Friday, May 13, 2011

Clojure

I've started to write code in Clojure, which is a LISP dialect created for the JVM.

This means that the code has the aesthetics that can only be achieved when doing functional programming, while maintaining the ability to fully interact with existing Java based libraries and code.

More then that, Clojure comes along with a modern (almost futuristic) approach to concurrency, way different then the one Java has.

This is extremely important for a programming language, let me explain why.

A good way to think of concurrency (and especially data concurrency ) in programming  is to think about it as a mine field, where the locations in which the threads are interleaving and handling the same data are mines. Your code is the field.

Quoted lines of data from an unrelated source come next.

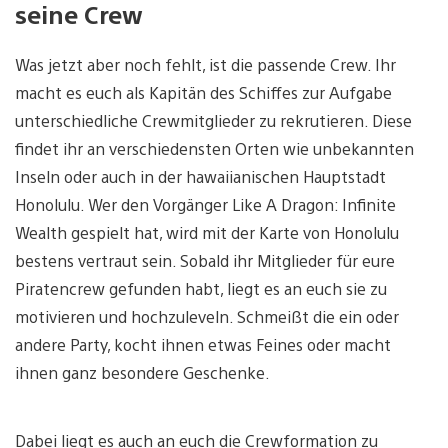
seine Crew
Was jetzt aber noch fehlt, ist die passende Crew. Ihr
macht es euch als Kapitän des Schiffes zur Aufgabe
unterschiedliche Crewmitglieder zu rekrutieren. Diese
findet ihr an verschiedensten Orten wie unbekannten
Inseln oder auch in der hawaiianischen Hauptstadt
Honolulu. Wer den Vorgänger Like A Dragon: Infinite
Wealth gespielt hat, wird mit der Karte von Honolulu
bestens vertraut sein. Sobald ihr Mitglieder für eure
Piratencrew gefunden habt, liegt es an euch sie zu
motivieren und hochzuleveln. Schmeißt die ein oder
andere Party, kocht ihnen etwas Feines oder macht
ihnen ganz besondere Geschenke.
Dabei liegt es auch an euch die Crewformation zu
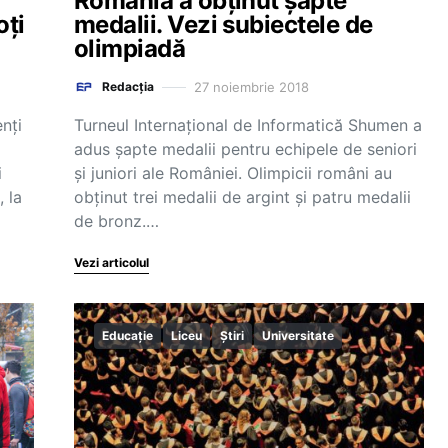
România a obținut șapte
oți
medalii. Vezi subiectele de
olimpiadă
27 noiembrie 2018
Redacția
nți
Turneul Internaţional de Informatică Shumen a
adus șapte medalii pentru echipele de seniori
i
și juniori ale României. Olimpicii români au
 la
obținut trei medalii de argint și patru medalii
de bronz.…
Vezi articolul
Educație
Liceu
Știri
Universitate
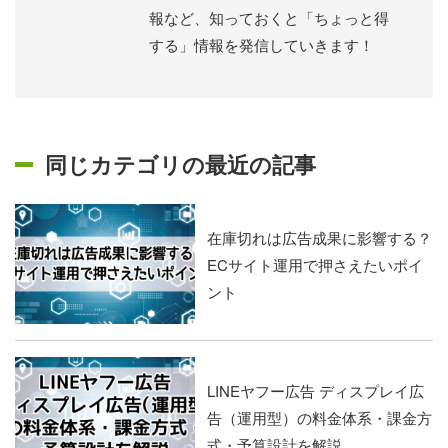
報など、知っておくと「ちょっと得
する」情報を発信していきます！
同じカテゴリの最近の記事
在庫切れは広告成果に影響する？
ECサイト運用で押さえたいポイ
ント
LINEヤフー広告 ディスプレイ広
告（運用型）の料金体系・課金方
式・予算設計を解説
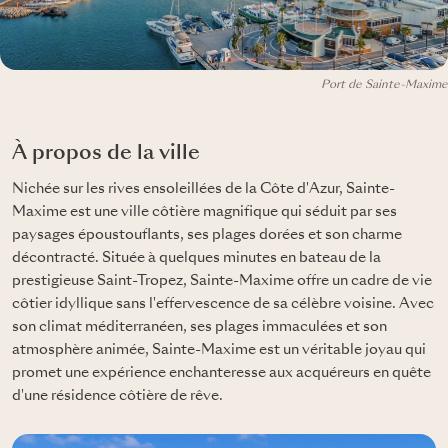
Port de Sainte-Maxime
À propos de la ville
Nichée sur les rives ensoleillées de la Côte d'Azur, Sainte-
Maxime est une ville côtière magnifique qui séduit par ses
paysages époustouflants, ses plages dorées et son charme
décontracté. Située à quelques minutes en bateau de la
prestigieuse Saint-Tropez, Sainte-Maxime offre un cadre de vie
côtier idyllique sans l'effervescence de sa célèbre voisine. Avec
son climat méditerranéen, ses plages immaculées et son
atmosphère animée, Sainte-Maxime est un véritable joyau qui
promet une expérience enchanteresse aux acquéreurs en quête
d'une résidence côtière de rêve.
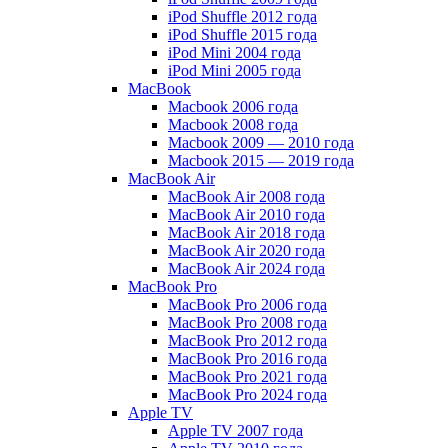
iPod Shuffle 2012 года
iPod Shuffle 2015 года
iPod Mini 2004 года
iPod Mini 2005 года
MacBook
Macbook 2006 года
Macbook 2008 года
Macbook 2009 — 2010 года
Macbook 2015 — 2019 года
MacBook Air
MacBook Air 2008 года
MacBook Air 2010 года
MacBook Air 2018 года
MacBook Air 2020 года
MacBook Air 2024 года
MacBook Pro
MacBook Pro 2006 года
MacBook Pro 2008 года
MacBook Pro 2012 года
MacBook Pro 2016 года
MacBook Pro 2021 года
MacBook Pro 2024 года
Apple TV
Apple TV 2007 года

Java's approach is "I'll give you the ability to place mines and I'll  also give you these small cocktail umbrellas to mark where the mines are". You just have to hope that you placed these little cute umbrellas in the right places and covered with them all the ways to access the mines. This is tough to do right in small scale software (where there are very few developers). Practically impossible to do right in large scale software (where there are too many developers).

Clojure's approach is different. It says "put as many mines as you want, I'll cover it with so much concrete, that it doesn't matter how many users are travelling in the field". The concrete itself is composed of immutable data, actors/agents model and software transaction memory.

(BTW, JavaScript approach can be summed up as "there shell be no mines")

I will not start to explain why concurrency is important, if you don't know, then probably you didn't read all the way up to here...

This is a delightful language to use (higher order function is by far the most beautiful idea in programming). It is powerful, efficient with a "no fluff just stuff" attitude with a potential to take your code to places that OO just can't go.

I guess that this is the reason why one of the first books written about Clojure is called "The Joy of Clojure", not sure that there are such titles about C or Java (a book with a similar title about C++ is probably aimed at the masochist community).

Try it, you will not regret and will not look back.